Hassan H T, Zyada L E, Ragab M H, Rees J K
Department of Haematology, University of Alexandria, Egypt.
Eur J Clin Pharmacol. 1991;41(6):531-6. doi: 10.1007/BF00314980.
Differentiation inducing agents in double and triple combinations can induce differentiation in primary culture of more than 80% of blast cells from some AML patients. In the present study, the interactions between these differentiating agents have been analysed using Berenbaum's general algebraic solution and three new, potentially clinically useful synergistic combinations: have been identified all trans retinoic acid (RA) + hexamethylene bisacetamide (HMBA), cytosine arabinoside (Ara-C) + HMBA and RA + Ara-C + HMBA. A measure of the effectiveness of these combinations was that the doses of Ara-C and HMBA required to induce 50% differentiation were decreased about 10-fold and 5-fold, respectively, in combination with 1 microM RA. The new synergistic combinations are important not only to limit toxicity but also because multiple drug combinations may better overcome the inherent molecular heterogeneity of the differentiation defect in AML patients. They warrant clinical trial in AML patients who are either unsuitable for or are unresponsive to conventional cytotoxic chemotherapy.

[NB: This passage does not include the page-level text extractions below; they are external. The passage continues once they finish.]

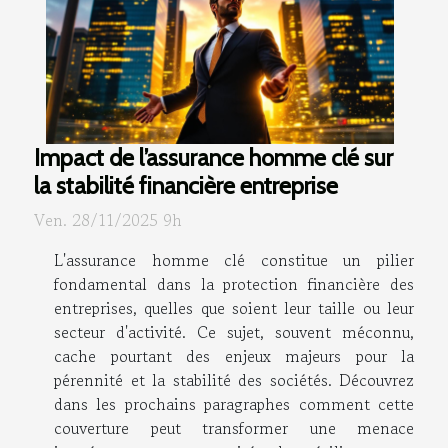
Impact de l’assurance homme clé sur
la stabilité financière entreprise
Ven. 28/11/2025 9h
L'assurance homme clé constitue un pilier
fondamental dans la protection financière des
entreprises, quelles que soient leur taille ou leur
secteur d'activité. Ce sujet, souvent méconnu,
cache pourtant des enjeux majeurs pour la
pérennité et la stabilité des sociétés. Découvrez
dans les prochains paragraphes comment cette
couverture peut transformer une menace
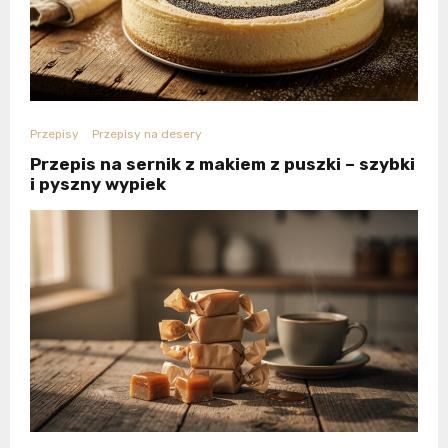
Przepisy
Przepisy na desery
Przepis na sernik z makiem z puszki – szybki
i pyszny wypiek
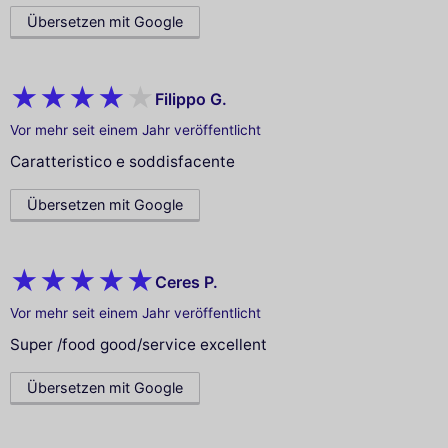
Übersetzen mit Google
Filippo G.
Vor mehr seit einem Jahr veröffentlicht
Caratteristico e soddisfacente
Übersetzen mit Google
Ceres P.
Vor mehr seit einem Jahr veröffentlicht
Super /food good/service excellent
Übersetzen mit Google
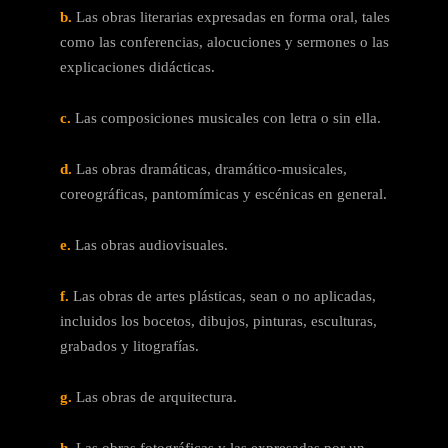
b.
Las obras literarias expresadas en forma oral, tales
como las conferencias, alocuciones y sermones o las
explicaciones didácticas.
c.
Las composiciones musicales con letra o sin ella.
d.
Las obras dramáticas, dramático-musicales,
coreográficas, pantomímicas y escénicas en general.
e.
Las obras audiovisuales.
f.
Las obras de artes plásticas, sean o no aplicadas,
incluidos los bocetos, dibujos, pinturas, esculturas,
grabados y litografías.
g.
Las obras de arquitectura.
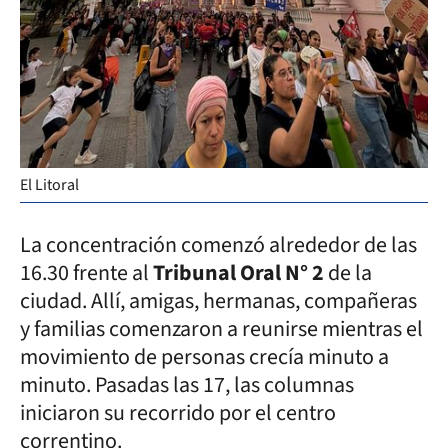
El Litoral
La concentración comenzó alrededor de las
16.30 frente al
Tribunal Oral N° 2
de la
ciudad. Allí, amigas, hermanas, compañeras
y familias comenzaron a reunirse mientras el
movimiento de personas crecía minuto a
minuto. Pasadas las 17, las columnas
iniciaron su recorrido por el centro
correntino.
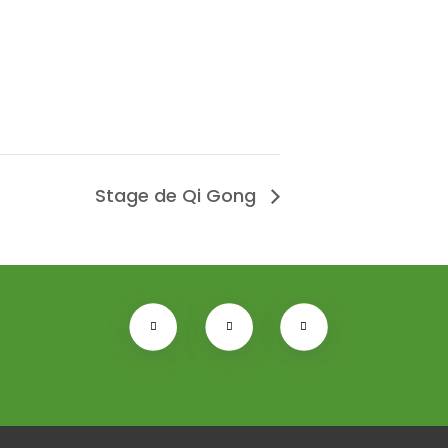
Stage de Qi Gong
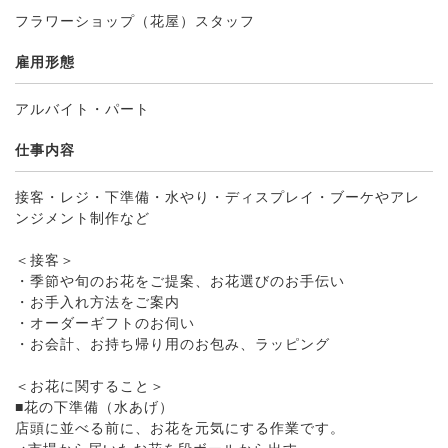
フラワーショップ（花屋）スタッフ
雇用形態
アルバイト・パート
仕事内容
接客・レジ・下準備・水やり・ディスプレイ・ブーケやアレ
ンジメント制作など
＜接客＞
・季節や旬のお花をご提案、お花選びのお手伝い
・お手入れ方法をご案内
・オーダーギフトのお伺い
・お会計、お持ち帰り用のお包み、ラッピング
＜お花に関すること＞
■花の下準備（水あげ）
店頭に並べる前に、お花を元気にする作業です。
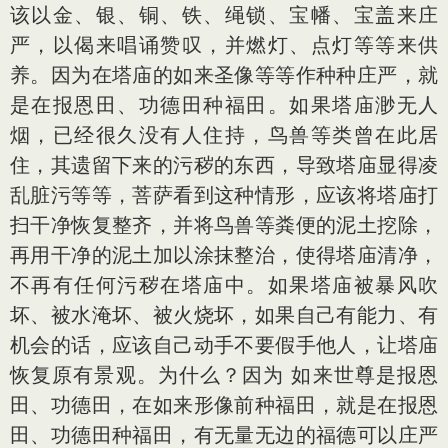
该以金、银、铜、铁、绳锁、宝幡、宝盖来庄
严，以偈来唱诵赞叹，并燃灯、点灯等等来供
养。因为在塔庙的如来圣像等等作种种庄严，就
是在报恩田、功德田种福田。如果塔庙渺无人
烟，已经很久没有人住持，鸟兽等类曾在此居
住，其遗留下来的污秽的东西，导致塔庙显得凌
乱脏污等等，菩萨看到这种情形，应该将塔庙打
扫干净恢复整齐，并将鸟兽等粪便的泥土挖除，
再用干净的泥土加以涂抹整治，使得塔庙清净，
不再有任何污秽在塔庙中。如果塔庙被暴风吹
坏、被水淹坏、被火烧坏，如果自己有能力、有
机会的话，应该自己动手不要假手他人，让塔庙
恢复原有景观。为什么？因为 如来世尊是报恩
田、功德田，在如来形像前种福田，就是在报恩
田、功德田种福田，有无量无边的福德可以庄严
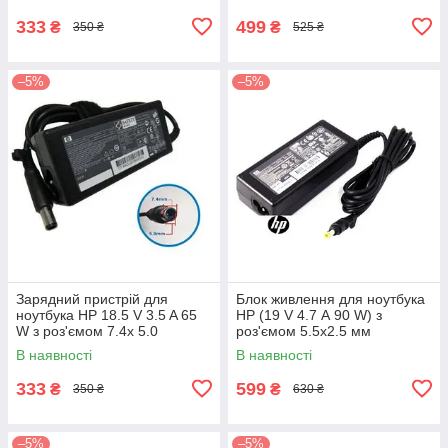
333
499
₴
₴
350 ₴
525 ₴
–5%
–5%
Зарядний пристрій для
Блок живлення для ноутбука
ноутбука HP 18.5 V 3.5 A 65
HP (19 V 4.7 А 90 W) з
W з роз'ємом 7.4х 5.0
роз'ємом 5.5х2.5 мм
В наявності
В наявності
333
599
₴
₴
350 ₴
630 ₴
–5%
–5%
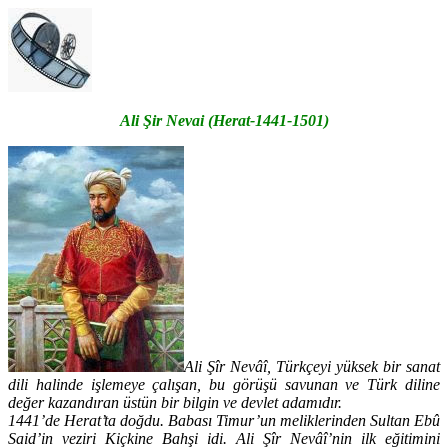
Ali Şir Nevai (Herat-1441-1501)
Ali Şîr Nevâî, Türkçeyi yüksek bir sanat
dili halinde işlemeye çalışan, bu görüşü savunan ve Türk diline
değer kazandıran üstün bir bilgin ve devlet adamıdır.
1441’de Herat’ta doğdu. Babası Timur’un meliklerinden Sultan Ebû
Said’in veziri Kiçkine Bahşi idi. Ali Şîr Nevâî’nin ilk eğitimini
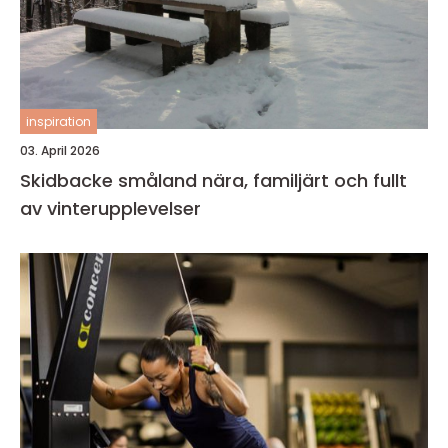
inspiration
03. April 2026
Skidbacke småland nära, familjärt och fullt
av vinterupplevelser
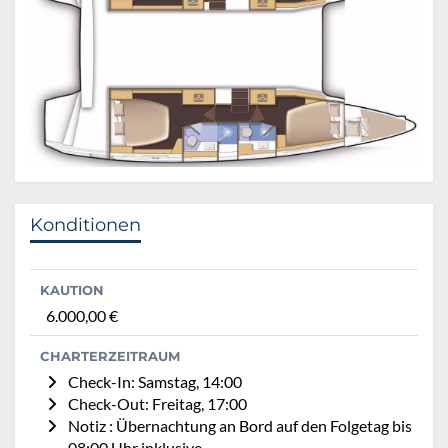
Konditionen
KAUTION
6.000,00 €
CHARTERZEITRAUM
Check-In: Samstag, 14:00
Check-Out: Freitag, 17:00
Notiz : Übernachtung an Bord auf den Folgetag bis
08:00 Uhr inklusive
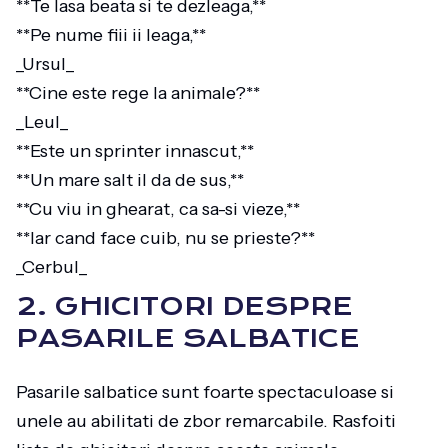
**Te lasa beata si te dezleaga,**
**Pe nume fiii ii leaga,**
_Ursul_
**Cine este rege la animale?**
_Leul_
**Este un sprinter innascut,**
**Un mare salt il da de sus,**
**Cu viu in ghearat, ca sa-si vieze,**
**Iar cand face cuib, nu se prieste?**
_Cerbul_
2. GHICITORI DESPRE
PASARILE SALBATICE
Pasarile salbatice sunt foarte spectaculoase si
unele au abilitati de zbor remarcabile. Rasfoiti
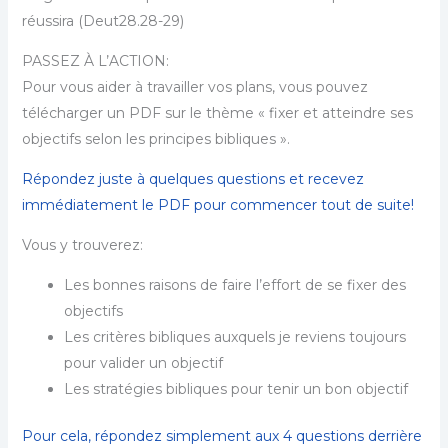
réussira (Deut28.28-29)
PASSEZ À L’ACTION:
Pour vous aider à travailler vos plans, vous pouvez
télécharger un PDF sur le thème « fixer et atteindre ses
objectifs selon les principes bibliques ».
Répondez juste à quelques questions et recevez
immédiatement le PDF pour commencer tout de suite!
Vous y trouverez:
Les bonnes raisons de faire l’effort de se fixer des
objectifs
Les critères bibliques auxquels je reviens toujours
pour valider un objectif
Les stratégies bibliques pour tenir un bon objectif
Pour cela, répondez simplement aux 4 questions derrière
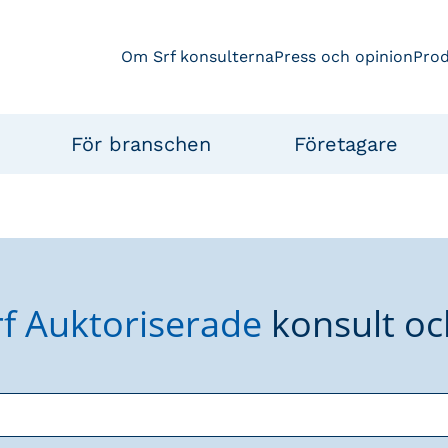
Om Srf konsulterna
Press och opinion
Pro
För branschen
Företagare
rf Auktoriserade
konsult oc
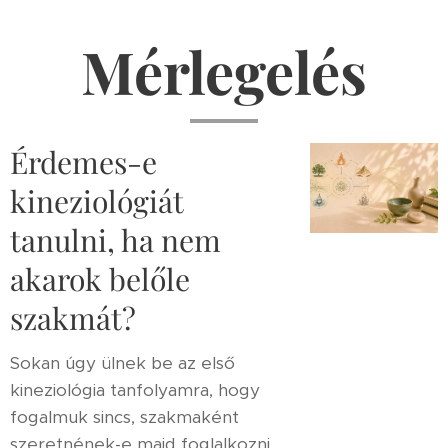
Mérlegelés
Érdemes-e
kineziológiát
tanulni, ha nem
akarok belőle
szakmát?
Sokan úgy ülnek be az első
kineziológia tanfolyamra, hogy
fogalmuk sincs, szakmaként
szeretnének-e majd foglalkozni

双重和三重组合的分化诱导剂可诱导部分急性髓系白血病(AML)患者原代培养中80%以上的原始细胞发生分化。在本研究中,利用贝伦鲍姆的通用代数解法分析了这些分化诱导剂之间的相互作用,并确定了三种新的、可能具有临床应用价值的协同组合:全反式维甲酸(RA)+六甲撑双乙酰胺(HMBA)、阿糖胞苷(Ara-C)+HMBA以及RA+Ara-C+HMBA。这些组合有效性的一个衡量标准是,与1微摩尔RA联合使用时,诱导50%分化所需的Ara-C和HMBA剂量分别降低了约10倍和5倍。新的协同组合不仅对于限制毒性很重要,而且因为多种药物组合可能更好地克服AML患者分化缺陷所固有的分子异质性。它们值得在不适合或对传统细胞毒性化疗无反应的AML患者中进行临床试验。